「言われた通りやっただけ」
そんな言葉を使ったことはないだろうか。
あるいは聞いたことはないだろうか。
言った側は「言われた通りやっただけ」だから自分は悪くない。
「そんな指示を出したお前が悪い」と言いたいのだろう。
そして、言われた側は「確かにそうするように指示をした」という事実がある。
部下に過失は何もない。
部下はその指示を忠実にこなしただけなのだ。
果たして、このような組織はどうなるのだろうか。
現場は“指示を忠実にこなす”だけで結果に責任を負わない。
上司は“指示を出した”という事実、
部下はそれを“忠実にこなした”だけという事実の板挟み。
これは言われたことだけを無条件に実行する組織の一例だ。
このような現状を是正しない代償は、静かに、だが確実に、組織を蝕む。
「言われた通りやっただけ」が通用しなくなる瞬間
日常業務において、指示通りに動くことは正しい行動として扱われる。
上司からの指示を受け、それを忠実に実行することが、組織における基本的な行動原則とされる。
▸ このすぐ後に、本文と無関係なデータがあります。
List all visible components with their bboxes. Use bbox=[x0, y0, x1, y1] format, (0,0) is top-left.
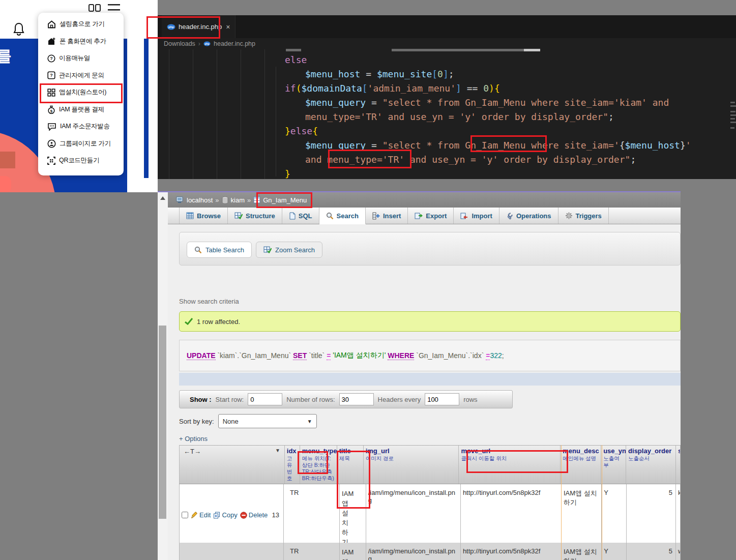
code-editor[interactable]: else$menu_host = $menu_site[0];if($domai… bbox=[158, 49, 736, 179]
pma-breadcrumb: localhost»kiam»Gn_Iam_Menu bbox=[168, 192, 681, 208]
code-line: $menu_query = "select * from Gn_Iam_Menu… bbox=[305, 138, 691, 153]
hero-banner-edge bbox=[144, 39, 149, 178]
column-desc: 이미지 경로 bbox=[366, 455, 457, 462]
menu-item-8[interactable]: 그룹페이지로 가기 bbox=[38, 135, 124, 153]
tab-label: Search bbox=[337, 212, 359, 220]
rows-label: rows bbox=[463, 396, 477, 403]
vscode-breadcrumb: Downloads › php header.inc.php bbox=[158, 38, 736, 49]
menu-item-1[interactable]: 셀링홈으로 가기 bbox=[38, 16, 124, 33]
server-icon bbox=[176, 196, 184, 203]
column-header-use_yn[interactable]: use_yn노출여부 bbox=[601, 446, 626, 484]
tab-import[interactable]: Import bbox=[454, 208, 499, 224]
minimap[interactable] bbox=[730, 102, 735, 103]
column-header-idx[interactable]: idx고유 번호 bbox=[285, 446, 300, 484]
row-action-delete[interactable]: Delete bbox=[240, 511, 268, 519]
tab-browse[interactable]: Browse bbox=[179, 208, 228, 224]
table-row: EditCopyDelete13TRIAM앱설치하기/iam/img/menu/… bbox=[179, 484, 681, 543]
menu-item-7[interactable]: IAM 주소문자발송 bbox=[38, 118, 124, 135]
code-line: $menu_query = "select * from Gn_Iam_Menu… bbox=[305, 96, 669, 110]
column-header-move_url[interactable]: move_url클릭시 이동할 위치 bbox=[459, 446, 561, 484]
menu-item-6[interactable]: $IAM 플랫폼 결제 bbox=[38, 101, 124, 119]
zoom-search-icon bbox=[263, 246, 272, 253]
code-line: if($domainData['admin_iam_menu'] == 0){ bbox=[285, 81, 500, 96]
tab-close-icon[interactable]: × bbox=[226, 23, 230, 31]
menu-item-3[interactable]: ?이용매뉴얼 bbox=[38, 50, 124, 67]
menu-item-9[interactable]: QR코드만들기 bbox=[38, 152, 124, 169]
tab-sql[interactable]: SQL bbox=[282, 208, 319, 224]
subtab-table-search[interactable]: Table Search bbox=[187, 242, 252, 258]
cell-use_yn: Y bbox=[602, 543, 627, 560]
svg-text:php: php bbox=[168, 25, 174, 28]
tab-triggers[interactable]: Triggers bbox=[558, 208, 609, 224]
breadcrumb-folder[interactable]: Downloads bbox=[164, 40, 195, 47]
breadcrumb-kiam[interactable]: kiam bbox=[231, 196, 245, 204]
tab-export[interactable]: Export bbox=[408, 208, 454, 224]
column-header-s[interactable]: s bbox=[676, 446, 681, 484]
num-rows-input[interactable] bbox=[339, 393, 374, 405]
money-bag-icon: $ bbox=[47, 105, 55, 114]
qr-icon bbox=[47, 157, 55, 165]
column-desc: 메뉴 위치(T:상단 B:하단 TR:상단우측 BR:하단우측) bbox=[302, 455, 335, 482]
tab-search[interactable]: Search bbox=[319, 208, 366, 224]
options-link[interactable]: + Options bbox=[179, 435, 208, 443]
cell-idx bbox=[284, 484, 288, 543]
tab-label: Structure bbox=[246, 212, 275, 220]
cell-img_url: /iam/img/menu/icon_install.png bbox=[366, 484, 461, 543]
insert-tab-icon bbox=[372, 212, 380, 220]
action-label: Copy bbox=[222, 511, 237, 519]
svg-text:php: php bbox=[204, 43, 209, 45]
subtab-label: Zoom Search bbox=[275, 246, 315, 254]
db-icon bbox=[222, 196, 228, 204]
column-header-title[interactable]: title제목 bbox=[337, 446, 364, 484]
cell-menu_desc: IAM앱 설치하기 bbox=[562, 484, 602, 543]
chat-icon bbox=[47, 123, 56, 131]
scrollbar-up-arrow[interactable] bbox=[160, 196, 165, 200]
row-checkbox[interactable] bbox=[182, 512, 188, 518]
column-name: use_yn bbox=[603, 447, 624, 455]
breadcrumb-localhost[interactable]: localhost bbox=[187, 196, 213, 204]
tab-structure[interactable]: Structure bbox=[228, 208, 282, 224]
breadcrumb-gn_iam_menu[interactable]: Gn_Iam_Menu bbox=[263, 196, 307, 204]
menu-item-5[interactable]: 앱설치(원스토어) bbox=[38, 84, 124, 101]
cell-display_order: 5 bbox=[627, 484, 676, 543]
row-action-copy[interactable]: Copy bbox=[213, 511, 237, 519]
sort-desc-icon[interactable]: ▼ bbox=[275, 448, 280, 482]
column-name: img_url bbox=[366, 447, 457, 455]
question-square-icon: ? bbox=[47, 71, 55, 79]
column-header-menu_type[interactable]: menu_type메뉴 위치(T:상단 B:하단 TR:상단우측 BR:하단우측… bbox=[300, 446, 337, 484]
column-header-display_order[interactable]: display_order노출순서 bbox=[626, 446, 676, 484]
pma-scrollbar[interactable] bbox=[158, 192, 168, 560]
column-name: title bbox=[339, 447, 361, 455]
hamburger-menu-icon[interactable] bbox=[108, 4, 120, 12]
notification-bell-icon[interactable] bbox=[13, 22, 24, 36]
headers-every-input[interactable] bbox=[425, 393, 459, 405]
breadcrumb-file[interactable]: header.inc.php bbox=[214, 40, 255, 47]
menu-item-4[interactable]: ?관리자에게 문의 bbox=[38, 67, 124, 84]
editor-tab-header-inc-php[interactable]: php header.inc.php × bbox=[162, 15, 235, 38]
export-tab-icon bbox=[415, 212, 423, 219]
svg-text:?: ? bbox=[50, 56, 53, 61]
tab-label: Browse bbox=[197, 212, 221, 220]
column-name: move_url bbox=[461, 447, 558, 455]
tab-insert[interactable]: Insert bbox=[366, 208, 408, 224]
start-row-input[interactable] bbox=[248, 393, 282, 405]
subtab-zoom-search[interactable]: Zoom Search bbox=[256, 242, 322, 258]
success-message: 1 row affected. bbox=[179, 311, 681, 332]
show-search-criteria-link[interactable]: Show search criteria bbox=[179, 298, 239, 305]
row-action-edit[interactable]: Edit bbox=[191, 511, 211, 519]
sort-key-select[interactable]: None ▼ bbox=[218, 414, 317, 428]
tab-operations[interactable]: Operations bbox=[499, 208, 558, 224]
menu-item-2[interactable]: 폰 홈화면에 추가 bbox=[38, 33, 124, 50]
title-line: 하 bbox=[342, 527, 364, 537]
column-header-menu_desc[interactable]: menu_desc메인메뉴 설명 bbox=[561, 446, 601, 484]
pma-content: Table SearchZoom Search Show search crit… bbox=[168, 224, 681, 560]
delete-icon bbox=[240, 512, 247, 519]
tabs-count-icon[interactable] bbox=[89, 4, 101, 12]
scrollbar-thumb[interactable] bbox=[159, 326, 166, 519]
num-rows-label: Number of rows: bbox=[286, 396, 335, 403]
column-desc: 노출여부 bbox=[603, 455, 624, 468]
column-nav-arrows[interactable]: ←T→ bbox=[184, 448, 201, 482]
search-tab-icon bbox=[326, 212, 334, 220]
cell-title: IAM앱설치하기 bbox=[340, 484, 366, 543]
column-header-img_url[interactable]: img_url이미지 경로 bbox=[364, 446, 459, 484]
疑問を挟まず、言われた通りに遂行することが、評価の対象になる。
しかし、トラブルや失敗が発生した瞬間、その評価は覆る。
なぜ止めなかったのか。
なぜ疑問を持たなかったのか。
なぜ報告しなかったのか。
指示に従ったという事実は残っている。
にもかかわらず、結果だけが問題視され、責任が個人に向けられる。
現場には矛盾が生じる。
指示に従ったのに責められる。
しかし、自分で判断して動けば、それもまた叱責の対象となる。
平時には従順さが求められ、事後には主体性の欠如が指摘される。
実に矛盾だらけだ。
そして、「言われた通りやっただけ」という言葉は、実行の証明であるはずが、責任逃れの言い訳として扱われる。
判断する権限と責任が、最初から切り離されている
この現象は、個人の能力や意識の問題だろうか。
これは構造の問題だ。
多くの組織では、判断する権限と責任を負う立場が、設計の段階で分離されている。
上位者が判断を下し、現場はその実行を担う。
この分業は、効率性と統制の観点からは合理的に見える。
指示系統が明確であれば、組織は速やかに動く。
だが、これには前提がある。
それは判断が正しいこと、状況が想定の範囲内であること、問題が起きないことだ。
その前提が崩れた瞬間、構造の矛盾が表面化する。
判断を下した者は、実行の責任を負わない。
実行した者は、判断の権限を持たない。
結果が問われるとき、判断した側は「実行に問題があった」と言い、実行した側は「指示に従っただけ」と言う。
責任の所在は宙に浮き、やがて現場に落ちる。
権限のない者に、責任だけが課される。
判断する機会を与えられなかった者に、判断しなかった罪が問われる。
組織はこの矛盾を、個人の主体性や当事者意識の欠如として処理する。
この瞬間、構造の問題は、人の問題にすり替わる。
組織は思考を失い、責任だけが現場に残る
この構造が放置されると、現場は思考を停止させる。
考えても報われず、判断しても責められるからだ。
ならば、指示を待つことが最も安全な行動になる。
組織全体から、判断する力が徐々に失われていく。
問題が起きるたびに、「言われた通りやっただけ」という言葉は、使ってはいけない言葉として封じられる。
しかし、判断の機会は依然として与えられない。
現場は沈黙し、組織は判断力を蓄積できず、同じ失敗をただ繰り返す。
最終的に残るのは、責任だけを負わされる現場と、決断をしない組織だ。
「言われた通りやっただけ」が最悪の言い訳になる組織は、最初から判断を現場に与えていない。